Fever Pitch the movie is a 1997 fictionalized adaptation of Nick Hornby's acclaimed autobiographical novel, with the screenplay courtesy of Hornby himself.
I first saw the film a few years ago now, and thought that it was alright, if nothing special. Recently I subjected it to another watch, to see whether my perceptions of it might have shifted at all.
The movie centres on the character Paul (played by Colin Firth), and his obsession with football, and more specifically his beloved Arsenal. His consuming passion does not always sit easily with his personal relationships and his interactions with the "real world". This is all set against the backdrop of Arsenal's challenge for the 1988-89 League championship title.
I haven't read Hornby's book, a serious oversight I admit, but at least this didn't mean that I was constantly comparing film to book, invidious though such comparisons would have been anyway.
For me the best thing about the picture is the performance of Colin Firth as Paul.

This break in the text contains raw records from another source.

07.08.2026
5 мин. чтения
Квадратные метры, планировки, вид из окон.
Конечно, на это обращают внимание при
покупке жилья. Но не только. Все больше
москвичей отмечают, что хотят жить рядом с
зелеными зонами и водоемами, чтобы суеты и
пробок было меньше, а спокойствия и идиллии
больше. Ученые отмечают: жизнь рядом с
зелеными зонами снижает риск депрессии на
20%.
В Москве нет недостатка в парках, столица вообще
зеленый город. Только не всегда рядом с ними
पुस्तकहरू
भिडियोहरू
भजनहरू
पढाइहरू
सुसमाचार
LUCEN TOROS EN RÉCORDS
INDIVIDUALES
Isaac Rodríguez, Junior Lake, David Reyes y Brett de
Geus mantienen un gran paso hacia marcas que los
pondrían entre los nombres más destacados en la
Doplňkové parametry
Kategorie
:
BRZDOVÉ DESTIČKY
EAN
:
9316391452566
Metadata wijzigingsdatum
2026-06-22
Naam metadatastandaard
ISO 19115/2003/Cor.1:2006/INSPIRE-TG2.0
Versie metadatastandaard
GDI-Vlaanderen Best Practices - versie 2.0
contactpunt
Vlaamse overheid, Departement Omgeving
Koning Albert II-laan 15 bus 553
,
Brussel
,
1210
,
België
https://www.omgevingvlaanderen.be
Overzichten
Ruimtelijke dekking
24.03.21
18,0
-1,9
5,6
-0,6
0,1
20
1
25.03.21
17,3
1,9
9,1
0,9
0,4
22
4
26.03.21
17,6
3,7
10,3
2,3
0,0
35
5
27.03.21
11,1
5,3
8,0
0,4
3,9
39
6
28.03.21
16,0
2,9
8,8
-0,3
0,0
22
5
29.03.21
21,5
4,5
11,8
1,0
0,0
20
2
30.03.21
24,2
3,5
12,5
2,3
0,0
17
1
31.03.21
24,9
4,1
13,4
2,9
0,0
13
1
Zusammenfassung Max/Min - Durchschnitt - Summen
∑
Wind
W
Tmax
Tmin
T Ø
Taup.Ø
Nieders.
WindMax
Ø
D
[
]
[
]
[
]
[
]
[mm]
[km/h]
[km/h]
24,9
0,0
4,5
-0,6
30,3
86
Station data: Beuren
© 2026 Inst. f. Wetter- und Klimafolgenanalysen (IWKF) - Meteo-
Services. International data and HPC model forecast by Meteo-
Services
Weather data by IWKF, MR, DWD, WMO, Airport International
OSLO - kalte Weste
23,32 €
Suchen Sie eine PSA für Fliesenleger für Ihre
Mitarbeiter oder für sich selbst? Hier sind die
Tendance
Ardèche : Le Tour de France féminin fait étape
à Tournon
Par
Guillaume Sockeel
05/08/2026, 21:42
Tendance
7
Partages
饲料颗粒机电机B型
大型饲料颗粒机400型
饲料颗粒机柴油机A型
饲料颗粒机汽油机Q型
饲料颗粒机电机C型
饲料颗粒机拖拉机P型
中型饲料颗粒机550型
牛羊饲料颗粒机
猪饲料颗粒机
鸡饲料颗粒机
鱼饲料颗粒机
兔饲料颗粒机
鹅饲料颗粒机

I've generally not been a major fan of his, but here he is immensely likeable and endearing as an "everyman" figure, genial but, like all of us, flawed.
Paul's new girlfriend Sarah (played by Ruth Gemmell) might initially seem like something of a stereotype, but the character injects the "tension" which is essential to making the whole thing work. I am perhaps not qualified to comment on the performance of the actress, as I haven't known many people like her character! Holly Aird, who I have always been a fan of, provides some good moments as Sarah's friend Jo.

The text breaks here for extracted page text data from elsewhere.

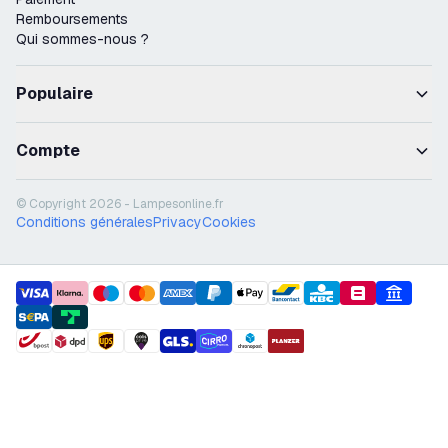
Remboursements
Qui sommes-nous ?
Populaire
Compte
© Copyright 2026 - Lampesonline.fr
Conditions générales
Privacy
Cookies
payment methods
shipment methods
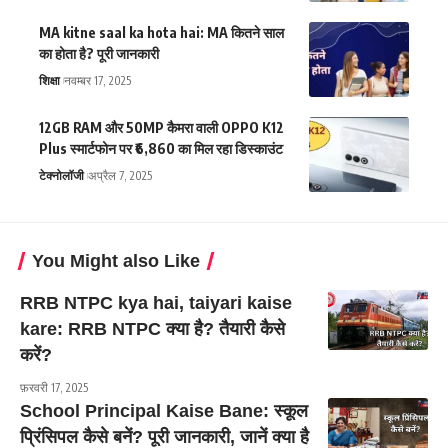
MA kitne saal ka hota hai: MA कितने साल
का होता है? पूरी जानकारी
शिक्षा
नवम्बर 17, 2025
12GB RAM और 50MP कैमरा वाली OPPO K12
Plus स्मार्टफोन पर ₹6,860 का मिल रहा डिस्काउंट
टेक्नोलॉजी
अप्रैल 7, 2025
You Might also Like
RRB NTPC kya hai, taiyari kaise
kare: RRB NTPC क्या है? तैयारी कैसे
करें?
फ़रवरी 17, 2025
School Principal Kaise Bane: स्कूल
प्रिंसिपल कैसे बनें? पूरी जानकारी, जानें क्या है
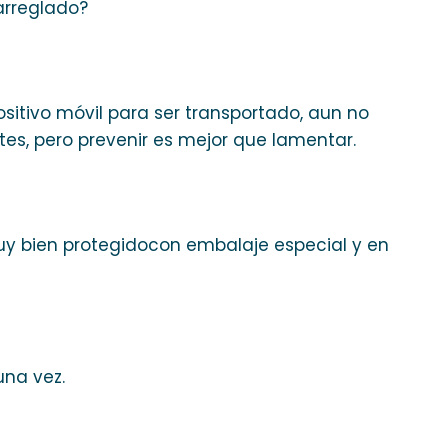
 arreglado?
sitivo móvil para ser transportado, aun no
tes, pero prevenir es mejor que lamentar.
y bien protegidocon embalaje especial y en
una vez.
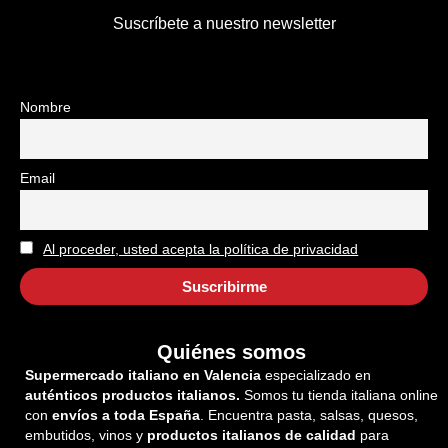
Suscríbete a nuestro newsletter
Nombre
Email
Al proceder, usted acepta la política de privacidad
Quiénes somos
Supermercado italiano en Valencia
especializado en
auténticos productos italianos.
Somos tu tienda italiana online
con
envíos a toda España
. Encuentra pasta, salsas, quesos,
embutidos, vinos y
productos italianos de calidad
para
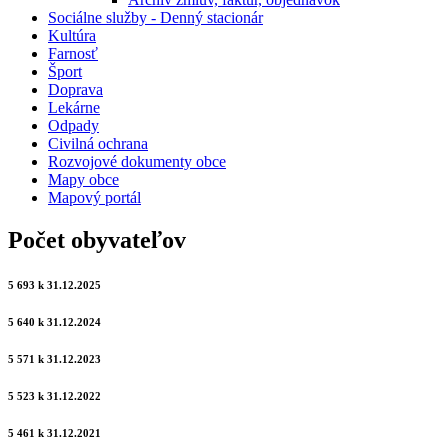
Sociálne služby - Denný stacionár
Kultúra
Farnosť
Šport
Doprava
Lekárne
Odpady
Civilná ochrana
Rozvojové dokumenty obce
Mapy obce
Mapový portál
Počet obyvateľov
5 693 k 31.12.2025
5 640 k 31.12.2024
5 571 k 31.12.2023
5 523 k 31.12.2022
5 461 k 31.12.2021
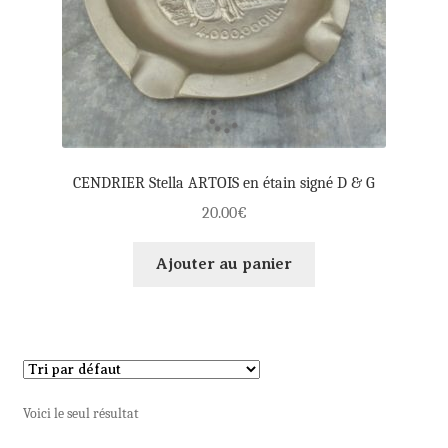
CENDRIER Stella ARTOIS en étain signé D & G
20.00
€
Ajouter au panier
Voici le seul résultat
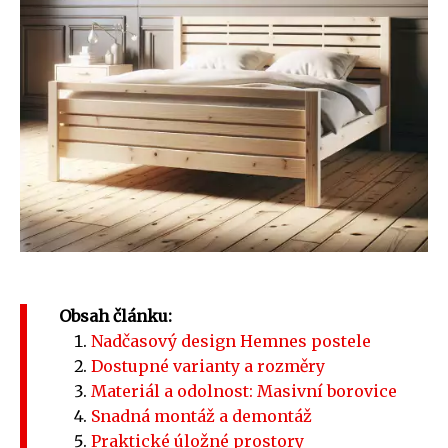
Obsah článku:
Nadčasový design Hemnes postele
Dostupné varianty a rozměry
Materiál a odolnost: Masivní borovice
Snadná montáž a demontáž
Praktické úložné prostory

This movie is now a bit of a time capsule, largely set as it is at a time when football was still seen by many as an undesirable, murky sub-culture. The post-Italia 90 broadening of the game's appeal, and its attendant new-found respectability, make some of the dialogue seem quaint, and I'm not sure whether this would have worked as well if it was set in the 21st century football/cultural environment.
Like so many modern films, it is well-produced and comfortable in that bland fashion. The dialogue is relatively subtle, though, even oblique, and the "philosophizing" is well-pitched and quite credible, doubtless due to the involvement of Nick Hornby. So many similar works overdo the "meaning of life" angle, but here it is done sparingly and adroitly.
There are some retro/flashback sequences, mostly set in the late 1960s and early 1970s, which help us to trace and comprehend the origins of Paul's obsession. These are quite sweet, and Luke Aikman does a good, convincing job as the young Paul, as does Neil Pearson as Paul's father.
I guess that the main themes of the film are those of "growing up", and the extent to which we need balance in our lives between the practical and the more "irrational" pursuits. Do we need both in order to be truly happy, content and fulfilled? However much we kid ourselves, some of our impulses can never be truly suppressed. They endure, and perhaps what matters is how we manage them.
"Fever Pitch" does have very faint echoes of the romantic comedies which were so prevalent during the 1990s, but the vacuity and schmaltz are thankfully absent. In its understated way, it is more like an art film, although elements of the ending border on the corny.
Not a masterpiece by any means, but entertaining and heart-warming.